The Whitespace analyzer splits the selected source annotation at whitespaces and places the result on the target tier. It does not need any user confirmation. This analyzer requires one source tier and one target tier, where the target is of a subdivision tier type. Currently the behavior of this analyzer can not be configured (e.g. with respect to treatment of punctuation marks), this might be added in the future.

When configuring analyzers and their source and target tiers, it is possible that the target tier from one analyzer, is the source tier for the next analyzer. The configuration of the tiers is based on tier types rather than on individual tiers.

[Note]Note

Configuration on the basis of individual tiers might be added later as an option as well.

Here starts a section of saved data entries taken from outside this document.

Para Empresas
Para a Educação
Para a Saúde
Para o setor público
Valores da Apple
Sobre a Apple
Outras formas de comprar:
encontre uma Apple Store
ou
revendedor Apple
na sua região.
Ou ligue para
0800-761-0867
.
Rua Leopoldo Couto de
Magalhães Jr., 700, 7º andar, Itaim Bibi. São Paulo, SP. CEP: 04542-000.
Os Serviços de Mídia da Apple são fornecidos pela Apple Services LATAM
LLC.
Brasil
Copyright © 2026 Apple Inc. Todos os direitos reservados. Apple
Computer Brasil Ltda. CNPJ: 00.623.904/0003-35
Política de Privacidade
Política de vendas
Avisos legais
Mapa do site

3.5.1.1. The Lexicon analyzer

The Lexicon analyzer is a combination of the parse and the gloss analyzer. When a lexical entry matches a part of the input token during the matching process (and thus becomes part of one of the suggestions), the glosses of that entry are added to the suggestions too (these "glosses" can be the from any field of the entry, depending on the tier-typ configuration), By configuring the lexicon analyzer, the source tier containing the annotations will both be parsed and glossed in one action. This analyzer requires one source tier and two target tiers. (The LEXAN API currently limits the number of target tiers to two, this might be too restrictive and may need to be reconsidered in a future release.)

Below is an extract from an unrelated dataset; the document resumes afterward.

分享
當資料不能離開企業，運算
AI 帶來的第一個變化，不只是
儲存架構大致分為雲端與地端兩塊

The Lexicon analyzer supports the following configurable settings (see Figure 3.23):

  • Include variants in the parsing process if this option is checked the parser will also look at the variant field in the process of matching morphemes from the lexicon with parts of the word or token it has received as input

  • Match longer prefixes/suffixes first by default the parser tries to match shorter prefixes before longer ones. This has an effect on the order of the suggestions

  • Exclude aborted parses from results if the parser hasn't finished (one iteration of) the matching process within the maximum number of steps, it adds an "++ABORT++" label at the position in the suggestions where it stopped. This option allows to filter them out of the presented results.

  • Case sensitive matching tells the analyzer whether or not to ignore case in the matching process

  • Maximum number of parse steps this option determines when the parser should stop the matching process to prevent an unusable number of suggestions

  • Affix marker character by default the analyzer assumes the character that is used to mark a lexical entry as a prefix (a-) or suffix (-a) is a hyphen. This can be changed here (ideally this information should be an accessible property of the lexicon). Apart from this marker, the analyzer has hardcoded, built-in support for the morpheme types "prefix", "suffix", "root", "stem" to determine what to try to match in the parsing process.

  • String for missing values sets the text the analyzer should use to indicate that a part (e.g. a gloss) is missing in the lexicon

  • "Replace" field in the lexicon this analyzer supports replacement of a matched morph by one or more characters to make the next parse step (more) successful. This replacement text should be in the lexical entry and by default the analyzer looks for a (custom) field "replace". If it is in another field, it can be specified here.

Changes in these settings will only be passed to the analyzer after clicking Apply Settings!

3.5.1.2. The Parse analyzer

This analyzer is the same as the parser part of the Lexicon analyzer, with the same configurable settings.

3.5.1.3. The Gloss analyzer

This analyzer performs a look-up of the input token in the lexicon and returns all values of the lexical entry field it is configured for (via the tier type). This doesn't have to be the "gloss" field of the lexical entries, but can be any field.

This analyzer supports the following configurable setting:

  • String for missing values sets the text the analyzer should use if the specified field is not found in matched entries in the lexicon

3.5.1.4. The Whitespace Text analyzer

This analyzer splits the input text it receives in multiple tokens based on white spaces. Currently this analyzer can not be configured (e.g. in how punctuation marks should be treated).